Traditional insulation material consists of fiberglass, mineral wool, foam glass, cellular glass, and calcium silicate (i.e., aerogel). Along with these materials, facility owners and builders often use jacketing materials such as aluminum, stainless steel, and PVC.
But even when facility managers choose insulation material with a high R-Value and low K-Factor it’s no guarantee they’ll achieve energy conservation through insulation. That’s because facility owners and the installer of an insulation blanket may not be using best practices.
To consistently save energy and reduce greenhouse gas emissions, insulation material must stay on equipment and components. From the perspective of the facility worker, he or she must regularly inspect, service and sometimes repair equipment blanketed with insulation. All insulation material is removable, but it’s not always reusable. So, when a maintenance worker inspects, say, a control valve in a pressure reducing station the insulation must come off. If the insulation’s quality or design is poor, the maintenance worker won’t be able to easily return the insulation to the component he or she removed it from. And that, in turn, causes energy loss.
A conscientious facility manager may see the bare components and insulation piled up on the floor and ask a contractor to return and reinsulate these uncovered items. Making that happen assumes the insulation is in a condition to reinstall. Sometimes, contractors wrap components in a way that causes mechanics to tear through the insulation to make repairs. Asking a contractor to return requires a manager to make time for scheduling and, perhaps, escorting the contractor to the appropriate areas in a facility. The facility manager would need to develop a scope of work to ensure that the contractor targets all the uncovered areas. And there’s time required to walk through the facility to make sure the contractor successfully covered all the bare equipment and components.
A history of neglect
Facility managers are taxed with shouldering problems beyond lack of (or poorly made) insulation; they have production lines to run, hiring and scheduling challenges, and other to-dos they prioritize before energy conservation. Managers typically don’t see energy efficiency as a tangible benefit; to these managers, ensuring insulation is in place is a nuisance if they think about it at all.
From ‘known unknowns’ to ‘known knowns’
The American psychologists Luft and Ingham coined the phrase “known unknowns” in 1955 as part of an analysis called the Johari window. The phrase became part of pop culture when U.S. Secretary of Defense Donald Rumsfeld used it in 2002 to answer a question about Iraq. Known unknowns are worth mentioning because facility managers know insulation saves energy, but they often lack a compelling measure by which to understand the value. But what’s perceived by them as a known unknown is —to borrow another phrase from the Johari window – truly a known known. Here’s why: analyses show that, on average, it costs $300 to insulate each steam fitting on a system, and Shannon energy surveys combined with customer energy costs prove the annual savings from each insulation blanket ranges from $150 to $200 per year.
Knowing this, facility managers would then understand the importance of an investment in a reusable insulation blanket designed specifically for the intended application and manufactured according to standards and specifications tested by organizations like ASTM, ISO and UL. Facility managers would also stop turning to traditional, or conventional, insulation that’s applied again and again because it either:
- can’t be reused,
- falls apart due to shoddy workmanship, or
- lacks design standards and specifications.

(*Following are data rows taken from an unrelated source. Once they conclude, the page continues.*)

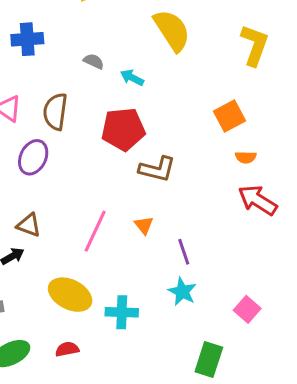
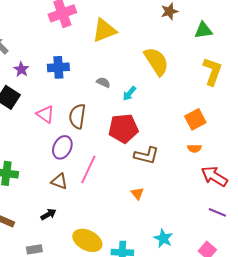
cyan arrow: (132, 78) -> (129, 93), turned -77
orange semicircle: (246, 157) -> (194, 148), moved
brown triangle: (29, 225) -> (59, 181), moved
pink line: (95, 231) -> (88, 169), moved
purple line: (184, 252) -> (217, 212), moved, turned -48

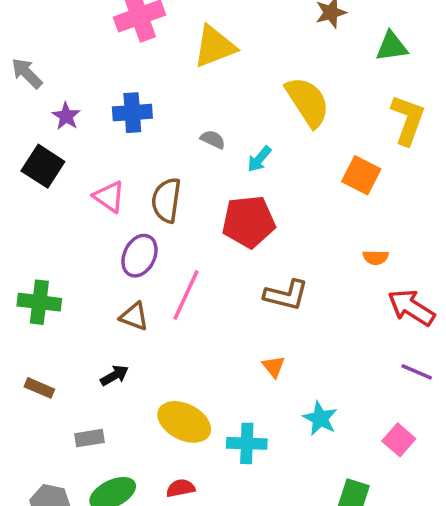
orange square: (195, 119) -> (361, 175), moved, turned -35
brown L-shape: (146, 155) -> (286, 295), moved
orange triangle: (137, 193) -> (274, 367), moved

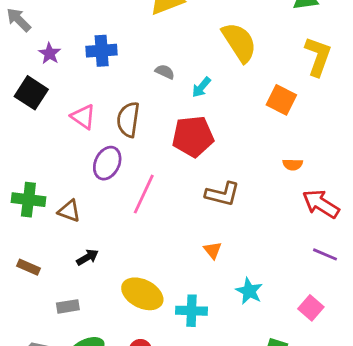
brown triangle: (134, 316) -> (69, 211), moved

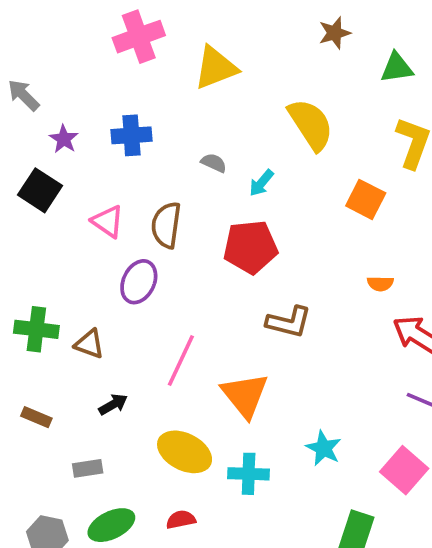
pink line: (144, 194) -> (181, 360), moved
orange triangle: (213, 250) -> (245, 395), moved, size x2.0
pink square: (311, 308) -> (404, 470), size x1.4

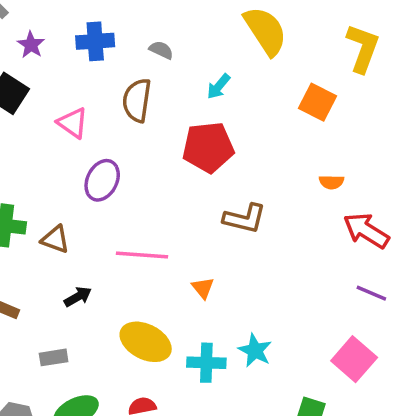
gray semicircle: (214, 163) -> (161, 50), moved
brown semicircle: (166, 225) -> (137, 100), moved
pink line: (181, 360) -> (142, 255), turned 69
orange triangle: (245, 395) -> (203, 288), size x0.5
cyan star: (324, 448) -> (255, 350), moved

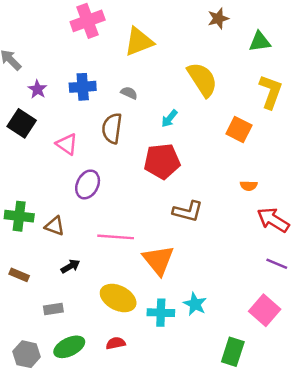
orange triangle: (203, 288) -> (158, 260), size x2.0

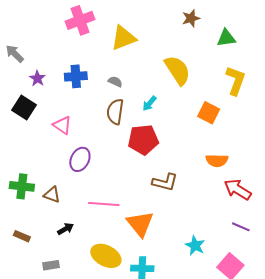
brown semicircle: (112, 128) -> (115, 112), moved
orange semicircle: (249, 186) -> (217, 160), size x1.5
cyan star: (195, 304) -> (195, 246), moved

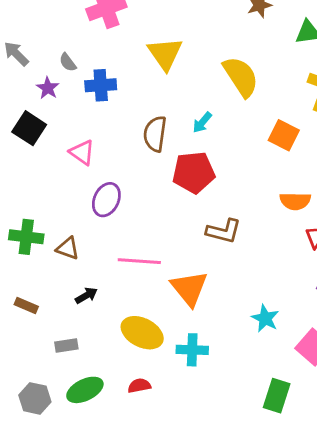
yellow triangle: (124, 38) -> (165, 54), moved, turned -44
gray semicircle: (115, 82) -> (68, 62), moved, turned -152

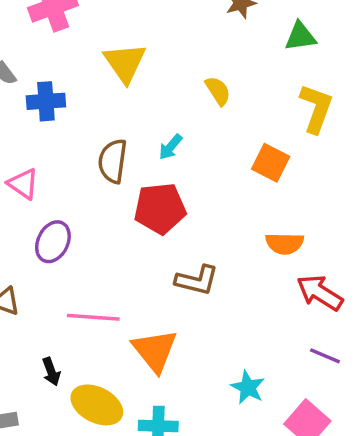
yellow semicircle: (241, 77) -> (218, 91), size x0.6
black arrow: (86, 295) -> (51, 372), moved, turned 100

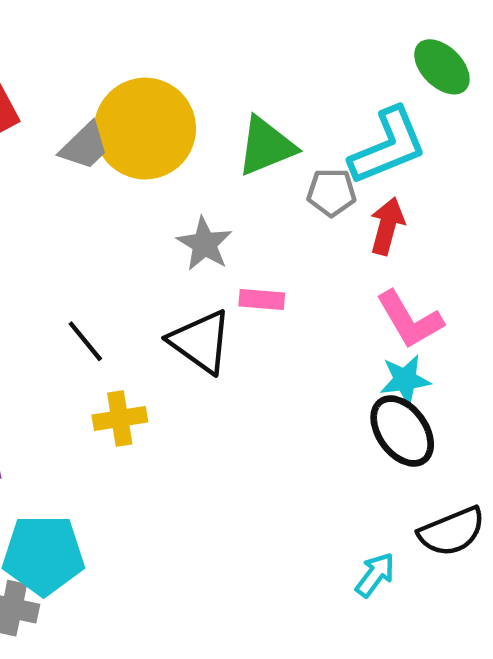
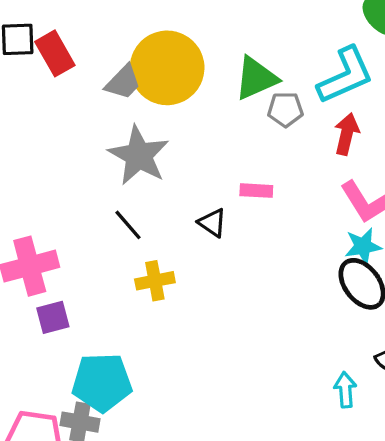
gray pentagon: (331, 192) -> (285, 109), moved
gray star: (205, 244) -> (139, 155), moved, size x1.5
black triangle: (201, 342) -> (212, 223), size x0.6
cyan arrow: (375, 575) -> (345, 390), turned -40

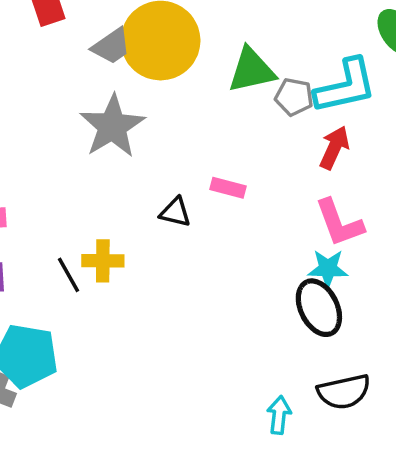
gray pentagon: (285, 109) -> (294, 97), moved
black triangle: (212, 223) -> (175, 212), turned -32
black line: (128, 225) -> (68, 275), moved

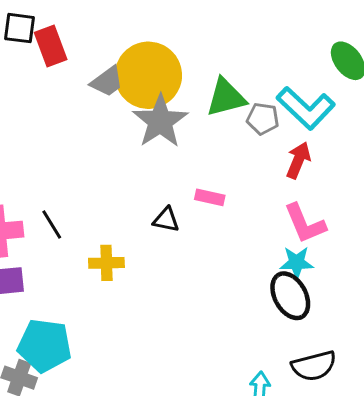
cyan L-shape: (345, 86) -> (306, 108), turned 58
gray star: (112, 126) -> (160, 121), moved
black line: (68, 275) -> (52, 225), moved

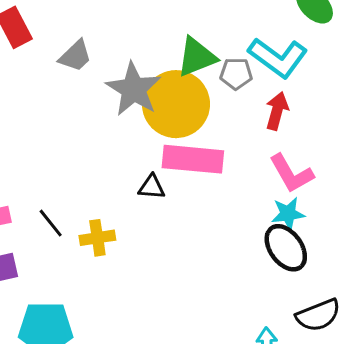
yellow circle: (148, 75) -> (176, 104), moved
pink rectangle: (210, 197) -> (193, 159), size x2.0
black line: (52, 225) -> (51, 223), moved

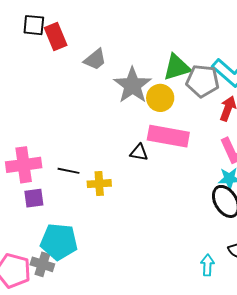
gray pentagon: (236, 74) -> (203, 81), size x1.5
yellow circle: (176, 104) -> (160, 98), size x0.6
black line: (51, 223) -> (69, 171), turned -45

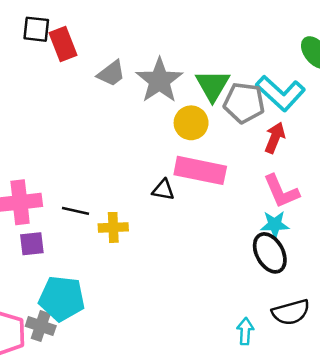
green triangle: (177, 67) -> (213, 85), turned -44
gray star: (132, 85) -> (159, 80), moved

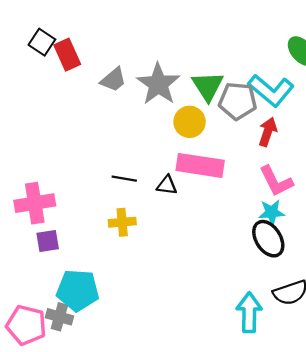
black square: (36, 29) -> (42, 42), turned 30
black line: (75, 211) -> (124, 179), moved
cyan arrow: (245, 331) -> (249, 312), size x1.6

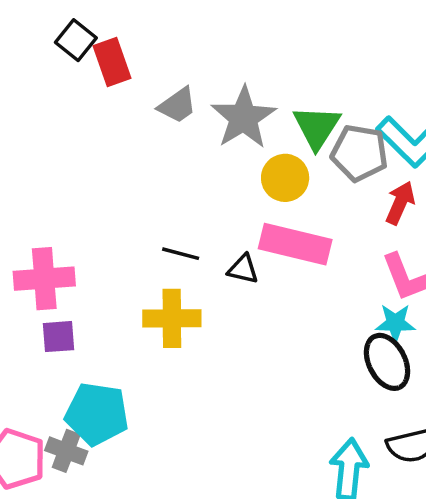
yellow cross: (122, 222) -> (172, 318), size x1.4

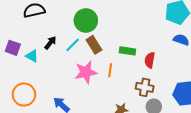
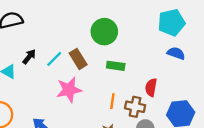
green circle: (86, 20) -> (104, 32), moved
red semicircle: (150, 60) -> (151, 87), moved
orange line: (110, 70) -> (112, 101), moved

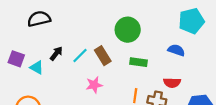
blue semicircle: (176, 53) -> (176, 50), moved
red semicircle: (151, 87) -> (172, 83), turned -98
pink star: (69, 90) -> (94, 85), size x0.7

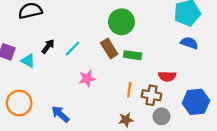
blue semicircle: (176, 50) -> (189, 43), moved
brown rectangle: (103, 56) -> (109, 49), moved

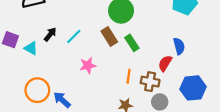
blue semicircle: (189, 43) -> (179, 46), moved, turned 56
green rectangle: (133, 55) -> (132, 43), turned 49
red semicircle: (167, 76) -> (165, 63), turned 119
orange circle: (19, 103) -> (37, 90), moved

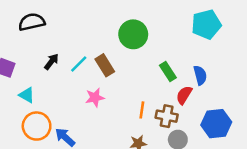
brown rectangle: (109, 36) -> (105, 65), moved
green rectangle: (132, 43) -> (168, 72), moved
cyan triangle: (31, 48) -> (27, 95), moved

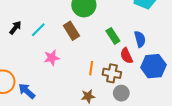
brown rectangle: (105, 65) -> (71, 31), moved
red semicircle: (184, 95) -> (126, 56), turned -56
blue hexagon: (216, 124) -> (153, 66), moved

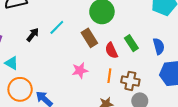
cyan line: (38, 30) -> (57, 27), moved
red semicircle: (126, 56) -> (111, 50), moved
pink star: (52, 58) -> (80, 70), moved

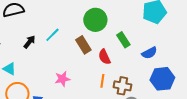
green rectangle: (131, 43) -> (123, 40), moved
blue semicircle: (159, 46) -> (149, 53), turned 77
pink star: (80, 70) -> (62, 79), moved

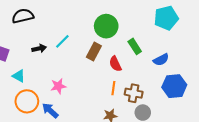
black arrow: (29, 42) -> (39, 48), turned 40
brown rectangle: (83, 45) -> (94, 52), turned 60
pink star: (62, 79) -> (58, 86), moved

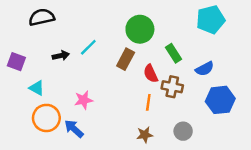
brown cross: (134, 93) -> (172, 87), moved

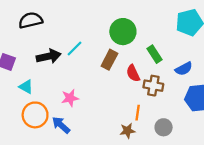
black arrow: (61, 56) -> (49, 56), size x1.5
orange line: (148, 102) -> (138, 113), moved

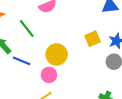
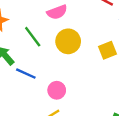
yellow circle: (57, 54) -> (68, 41), moved

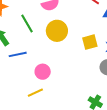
blue line: (26, 74) -> (18, 54), turned -42

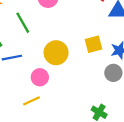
yellow circle: (57, 31) -> (56, 53), moved

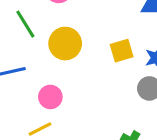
yellow circle: (56, 53) -> (65, 44), moved

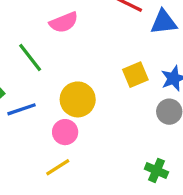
yellow circle: (65, 44) -> (78, 99), moved

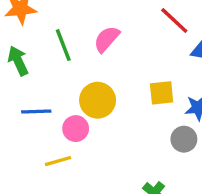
pink semicircle: (64, 22) -> (107, 39), moved, turned 136
blue line: (21, 109) -> (36, 111), moved

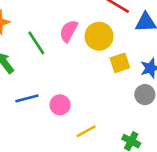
yellow circle: (98, 100) -> (99, 36), moved
yellow line: (58, 161) -> (86, 131), moved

Even if an insulation blanket seems to be reusable, it’s worth investigating the fit. For instance, a common problem Shannon sees in the field are gaps in how the insulation blanket conforms to a component—gaps cause heat to escape. Another issue is non-permanent fasteners that workers can’t reuse to put insulation back in place once removed. These issues diminish the efficiency of the facility and contribute to an increase in GHG.
Purchasing a low-quality, poorly designed insulation solution ultimately has a trash can as its destination. Combine that knowledge with the fact that a facility manager who buys a Shannon insulation blanket gets an ROI in about 24 months, and you have a valuable known known.